I finally said to her, “While I appreciate you being worried, you don’t have to be. There isn’t anything Travis could do to me. And, hell, if he went so far as to touch you; well…” I left that in the air.
We heard someone clear their throat, and I looked up as Max shyly stepped back from me.
“Uhhh … Hello, Reap,” Michelle said to me.
I rolled my eyes at what she called me and the fact she interrupted what was sure to end with her lips on mine.
“Hey, Michelle,” I said simply.
She smiled at both of us, as if she knew exactly what she interrupted.
“Hey, girl. Your chariot awaits.”
I frowned.
“You should have told me you needed a ride home. I would’ve taken you.”
I was a little hurt and didn’t have a problem showing it.
Max nodded, and then looked up at me and smiled, “I know you would have. She was already almost here when I finally saw you…I guess I’ll see you on Monday?”
“Okay, I’ll see you then,” I told her, and I watched her leave out the back door.
When I got home, I did my usual: took a cold shower and tried my best not to dream of her. Sunday came, and I lounged around my apartment. I live on Walnut Street in these new apartments close to Penn’s Landing. I bought one of the penthouses as an investment opportunity. I didn’t have plans on living here forever, but when I saw the place I fell in love. Too bad I couldn’t get anything like this in Dallas. When you walked into my apartment, it’s a complete open floor plan with a 270-degree panoramic view of the Delaware River. You first get to a seating area that welcomes you. On the right, there’s an open kitchen with black cabinets, stainless steel appliances, and white granite counter tops. An island separates the dining room from the kitchen, and an open fireplace separates the living area from the dining room. Each corner of the floor plan on the first floor has an outside lounging area. The upstairs is what sold me completely. I know this place will be great in the summer. First there’s an elevator that takes you upstairs. A wet bar and both bedrooms are upstairs. The master bedroom is the best I had seen in a long time. The room has an entire wall of windows that slides open up to a terrace, heated pool, outdoor kitchen, patio, and flat screen TV.
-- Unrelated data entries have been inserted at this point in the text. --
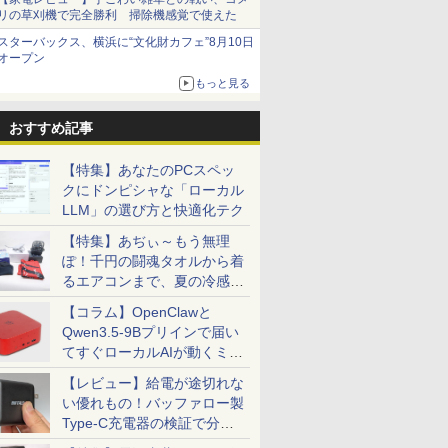
リの草刈機で完全勝利 掃除機感覚で使えた
充実機能
OFF】OEM Key保証 ミニPC【AMD
・超800
まんがシリ
MS限定クーポンあり!
【期間限定10%OFFク
角川まんが学習シリー
dynabook dynabook
AOC ゲーミングディ
100日後に英語がもの
【エントリーでP10倍★8/11 01:59まで】【
超得1,000円OFF｜新
JAPANNEXT 24.5イン
ちいかわ なんか小さ
レビュー投
公式ショッ
あなたの部
スターバックス、横浜に“文化財カフェ”8月10日
DVDマル
O 7735HS 24GB+1TB】最大4.75GHz ミニPC
 モニター
版学習まん
高性能 第10世代
ーポン 8/12 10時まで】
ズ 世界の歴史 3大特
G83/FP Core i5 10210U
スプレイ 27G411 ［27
になる1日10分 ネイ
ミングPC スターターセット G TUNE DG-A5
生活応援 豪華特典付き
チ TNパネル搭載
くてかわいいやつ
｜MS Offic
amadana
た自身です。
オープン
蔵 ノー
ro 3画面出力 2.5GbpsLAN WiFi6 HDMI 省エ
24.5 / 27型
 新装版
Celeron CPUにアップ
ゲーミングモニター 27
典つき全20巻+別巻2冊
1.6GHz/8GB/256GB(SSD)/13.3W/FHD(1920x1080)
型 /フル
ティブ英語書き写し [
TUNEオリジナルデバイスセット） デスクトッ
｜最新OS対応 第8世代
180Hz対応 フル
（5）なんか書けて遊
H&B 搭載
モニター 
洋 ]
もっと見る
古
 オフィス ゲーミングpc Ryzen みにpc
グレード中! 中古ノー
インチ FHD 240Hz
セット [ 羽田 正 ]
タッチパネ
HD(1920×1080) /ワイ
ブレット・リンゼイ ]
Ryzen5 4500 RTX 3050 16GB メモリ 500GB S
｜最大180日保証｜
HD(1920x1080)解像度
べるレターブック付き
トパソコン
23.8-Inch 
￥19,800
￥13,980
￥27,280
￥18,600
￥17,800
￥1,980
￥289,800
￥19,800
￥16,980
￥2,530
￥19,800
￥22,000
￥1,650
nkPad
ce 静音 LPDDR5 5500MT/s
/100Hz
トパソコン
1ms Fast IPSパネル
ル/Win11【中古】
ド］
付き 周辺機器付属 ディスプレイ キーボード 
Core i3 第8世代｜中古
ゲーミングモニター
特装版 （プレミアム
Windows1
Display
ore i5
ニター
Windows11 SSD換装
HDMI2.0×1 DP1.4×1
【20260512】
ノートパソコン
JN-245GT180FHDR
KC） [ ナガノ ]
｜スペック C
テリアと調
おすすめ記事
GB 新品
モニター
対応 中古パソコン ノ
Adaptive Sync対応 フ
Windows11 office付き
HDMI DP HDR400相当
世代 メモリ
しいディス
容量 15.6
ター 非光
ート Windows11 おま
リッカーフリー ブルー
｜中古ノートパソコン
sRGB:100%
量 HDD 5
たち。』見
【特集】あなたのPCスペッ
 中古パソ
ー内蔵
かせパソコン 無線LAN
ライトカット モニター
15.6 テンキー付き｜ノ
1ms(MPRT) PCモニタ
ー DVD
ー【ドット
クにドンピシャな「ローカル
付き
c/VESA
DVDドライブ Office付
ディスプレイ MAXZEN
ートパソコン
ー 液晶モニター パソ
CD DVD
年付】
etooth
238
き ノートパソコン 中
MGM27IC04-F240
Microsoft Office付き
コンモニター ジャパン
パソコン 
LLM」の選び方と快適化テク
1送料無料
古 パソコン ノートPC
｜ノートパソコン
ネクスト
ソコン 中古
【特集】あぢぃ～もう無理
ソコン 中
Windows11 第8世代
ス搭載
ぽ！千円の闘魂タオルから着
るエアコンまで、夏の冷感グ
ッズ一挙紹介
【コラム】OpenClawと
Qwen3.5-9Bプリインで届い
てすぐローカルAIが動くミニ
PC「SER9 Pro」
【レビュー】給電が途切れな
い優れもの！バッファロー製
Type-C充電器の検証で分か
ったこと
I know it sounds like too much, and it probably is, but I couldn’t resist. Alex shook his head when he first saw it. But now that he’s used to it, I can’t get him to leave sometimes. The place cost me an arm and leg and other body parts. But, as I said before, it’s an investment. I’m sure when I’m gone Alex will try and claim this place as his own in order to impress every chick he’s banging.
I went for a run in the building’s gym for about an hour before I started my day, which consisted of shit. Marc called me in the afternoon, giving me the shit for not making it home yet.
“Bro, what the fuck are you doing?” he asked me.
He was staring at me through my 60-inch smart TV hanging on my living room wall. I slouched on my cream leather couch with just a pair of basketball shorts and sleeveless tee and stared up at the mirror image of me.
“What does it look like I’m doing? Why are you giving me shit?”
“You know why. We have a business to run, and you’ve been gone for what? Almost ten fucking years? It’s time to face life, little bro.”
He was sitting in his “man cave,” as he called it, watching me on the same type of TV. He also wore the same clothes, which meant he just finished working out too.
“So are you saying I’ve been slacking this whole time?”
We always have this argument every time we talk on the phone. I saw him sigh.
“No, you dickwad. I’m just saying you’ve been in the states for what? Two months? When are you coming home?”
I shrugged. “I’m just not ready to come home, Marc. I don’t know how else to explain that to you any more than I already have. I have some shit to work through, or I won’t be the loving, caring brother you know and love.”
I heard a feminine laugh in the distance.
“Shut up, Marie. You know it’s true.”
Marie appeared on the screen and sat next to her husband. Marie and my brother have been married for eight years now. He got married two years after I enlisted. They spawned three adorable kids that I love and miss terribly.
“Your nieces and nephew miss you,” she told me.
One weakness I have that people could exploit would be my nieces—Alexis and Alicia, twin girls who are seven years old and are beautiful—and my man—Marcus Jr., who is five years old. They have hair like my brother and me—thick, blonde locks—but they have their mom’s beautiful green eyes.